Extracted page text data

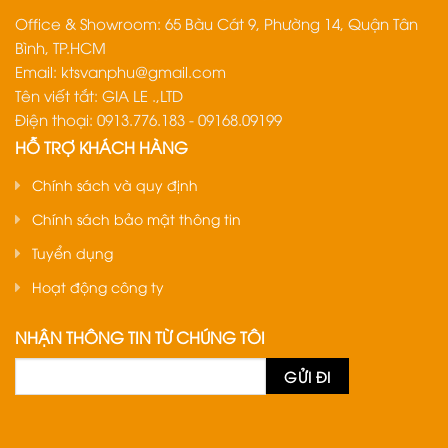
Office & Showroom: 65 Bàu Cát 9, Phường 14, Quận Tân
Bình, TP.HCM
Email:
ktsvanphu@gmail.com
Tên viết tắt: GIA LE .,LTD
Điện thoại: 0913.776.183 - 09168.09199
HỖ TRỢ KHÁCH HÀNG
Chính sách và quy định
Chính sách bảo mật thông tin
Tuyển dụng
Hoạt động công ty
NHẬN THÔNG TIN TỪ CHÚNG TÔI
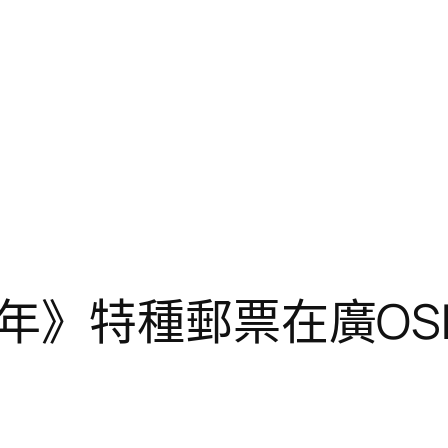
年》特種郵票在廣OS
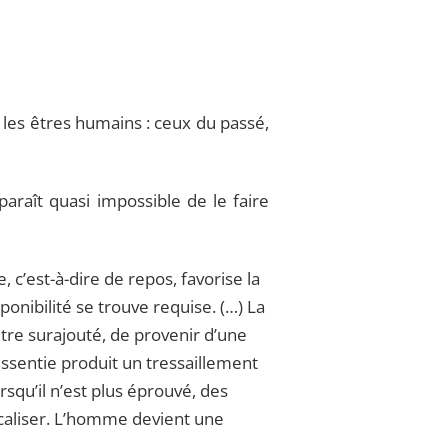
 les êtres humains : ceux du passé,
paraît quasi impossible de le faire
, c’est-à-dire de repos, favorise la
onibilité se trouve requise. (…) La
tre surajouté, de provenir d’une
essentie produit un tressaillement
squ’il n’est plus éprouvé, des
localiser. L’homme devient une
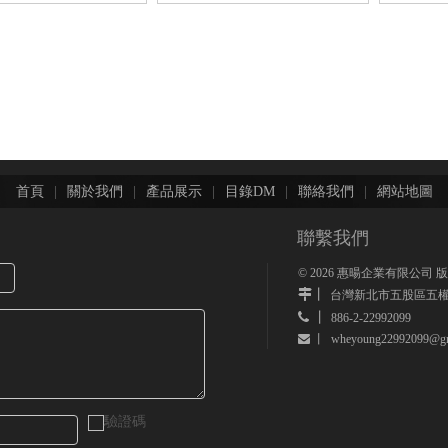
首頁
|
關於我們
|
產品展示
|
目錄DM
|
聯絡我們
|
網站地圖
聯繫我們
©
2026
惠暘企業有限公司 
丨
台灣新北市五股區五權
 丨
886-2-22992099
wheyoung22992099@gm
 丨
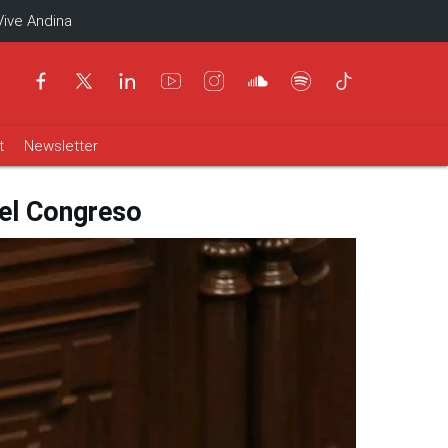
Vive Andina
t
Newsletter
e el Congreso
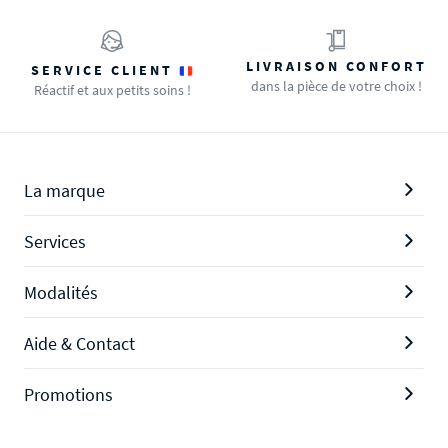
LIVRAISON CONFORT
SERVICE CLIENT
dans la pièce de votre choix !
Réactif et aux petits soins !
La marque
Services
Modalités
Aide & Contact
Promotions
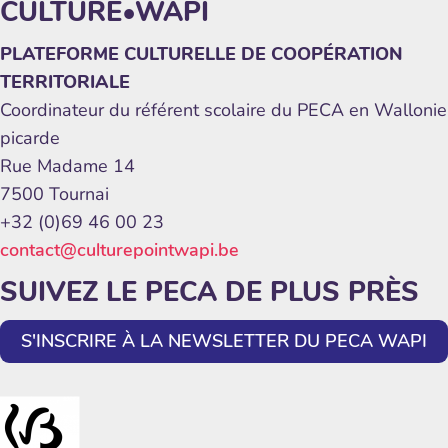
CULTURE•WAPI
PLATEFORME CULTURELLE DE COOPÉRATION
TERRITORIALE
Coordinateur du référent scolaire du PECA en Wallonie
picarde
Rue Madame 14
7500 Tournai
+32 (0)69 46 00 23
contact@culturepointwapi.be
SUIVEZ LE PECA DE PLUS PRÈS
S'INSCRIRE À LA NEWSLETTER DU PECA WAPI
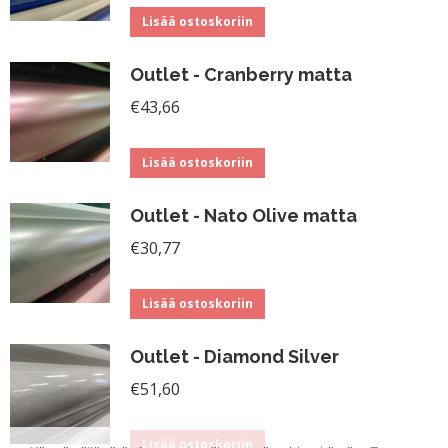
Lisää ostoskoriin
Outlet - Cranberry matta
€
43,66
Lisää ostoskoriin
Outlet - Nato Olive matta
€
30,77
Lisää ostoskoriin
Outlet - Diamond Silver
€
51,60
Lisää ostoskoriin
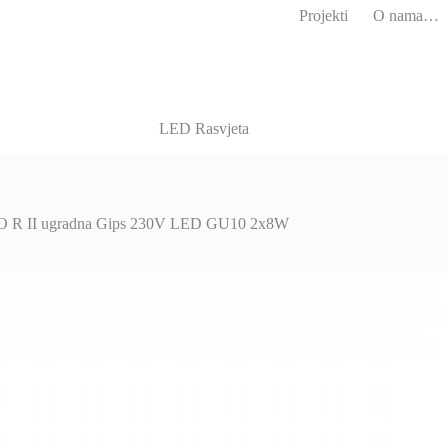
Projekti
O nama…
LED Rasvjeta
 R II ugradna Gips 230V LED GU10 2x8W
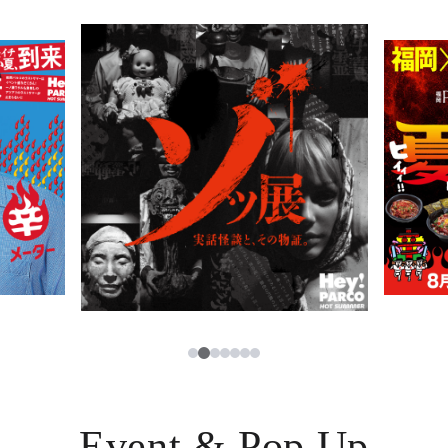
PARCOメンバーズ
JP
2
1
3
4
5
6
7
Event & Pop Up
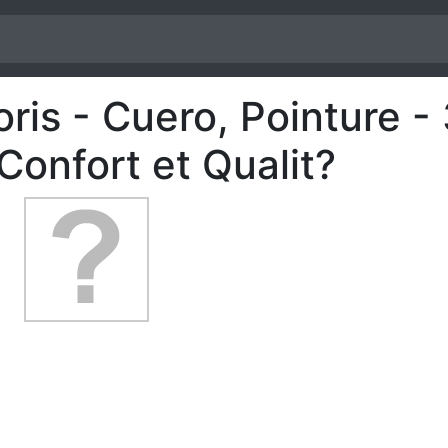
oris - Cuero, Pointure -
nfort et Qualit?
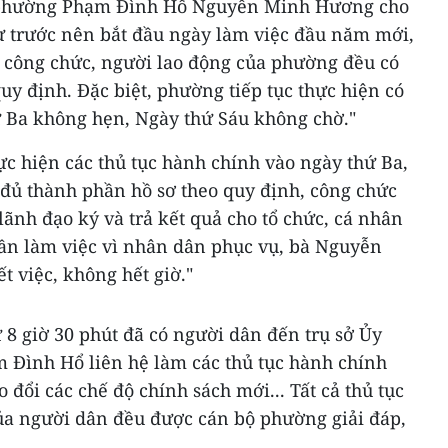
 phường Phạm Đình Hổ Nguyễn Minh Hương cho
từ trước nên bắt đầu ngày làm việc đầu năm mới,
, công chức, người lao động của phường đều có
uy định. Đặc biệt, phường tiếp tục thực hiện có
 Ba không hẹn, Ngày thứ Sáu không chờ."
ực hiện các thủ tục hành chính vào ngày thứ Ba,
 đủ thành phần hồ sơ theo quy định, công chức
 lãnh đạo ký và trả kết quả cho tổ chức, cá nhân
hần làm việc vì nhân dân phục vụ, bà Nguyễn
việc, không hết giờ."
 8 giờ 30 phút đã có người dân đến trụ sở Ủy
Đình Hổ liên hệ làm các thủ tục hành chính
o đổi các chế độ chính sách mới... Tất cả thủ tục
a người dân đều được cán bộ phường giải đáp,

(WHAT YOU ARE ASKED TO DO) The records above must be retyped exactly. Please omit the pictures.

(COMPLETED TASK)
Office & Showroom: 65 Bàu Cát 9, Phường 14, Quận Tân
Bình, TP.HCM
Email:
ktsvanphu@gmail.com
Tên viết tắt: GIA LE .,LTD
Điện thoại: 0913.776.183 - 09168.09199
HỖ TRỢ KHÁCH HÀNG
Chính sách và quy định
Chính sách bảo mật thông tin
Tuyển dụng
Hoạt động công ty
NHẬN THÔNG TIN TỪ CHÚNG TÔI
年》特種郵票在廣OS
 les êtres humains : ceux du passé,
paraît quasi impossible de le faire
, c’est-à-dire de repos, favorise la
onibilité se trouve requise. (…) La
tre surajouté, de provenir d’une
essentie produit un tressaillement
squ’il n’est plus éprouvé, des
localiser. L’homme devient une
首頁
|
關於我們
|
產品展示
|
目錄DM
|
聯絡我們
|
網站地圖
聯繫我們
©
2026
惠暘企業有限公司 
丨
台灣新北市五股區五權
 丨
886-2-22992099
wheyoung22992099@gm
 丨
Vive Andina
t
Newsletter
e el Congreso
LIVRAISON CONFORT
SERVICE CLIENT
dans la pièce de votre choix !
Réactif et aux petits soins !
La marque
Services
Modalités
Aide & Contact
Promotions
CULTURE•WAPI
PLATEFORME CULTURELLE DE COOPÉRATION
TERRITORIALE
Coordinateur du référent scolaire du PECA en Wallonie
picarde
Rue Madame 14
7500 Tournai
+32 (0)69 46 00 23
contact@culturepointwapi.be
SUIVEZ LE PECA DE PLUS PRÈS
S'INSCRIRE À LA NEWSLETTER DU PECA WAPI
Lisää ostoskoriin
Outlet - Cranberry matta
€
43,66
Lisää ostoskoriin
Outlet - Nato Olive matta
€
30,77
Lisää ostoskoriin
Outlet - Diamond Silver
€
51,60
Lisää ostoskoriin
Projekti
O nama…
LED Rasvjeta
 R II ugradna Gips 230V LED GU10 2x8W
PARCOメンバーズ
JP
2
1
3
4
5
6
7
Event & Pop Up
oris - Cuero, Pointure -
nfort et Qualit?
 phường Phạm Đình Hổ Nguyễn Minh Hương cho
từ trước nên bắt đầu ngày làm việc đầu năm mới,
, công chức, người lao động của phường đều có
uy định. Đặc biệt, phường tiếp tục thực hiện có
 Ba không hẹn, Ngày thứ Sáu không chờ."
ực hiện các thủ tục hành chính vào ngày thứ Ba,
 đủ thành phần hồ sơ theo quy định, công chức
 lãnh đạo ký và trả kết quả cho tổ chức, cá nhân
hần làm việc vì nhân dân phục vụ, bà Nguyễn
việc, không hết giờ."
 8 giờ 30 phút đã có người dân đến trụ sở Ủy
Đình Hổ liên hệ làm các thủ tục hành chính
o đổi các chế độ chính sách mới... Tất cả thủ tục
a người dân đều được cán bộ phường giải đáp,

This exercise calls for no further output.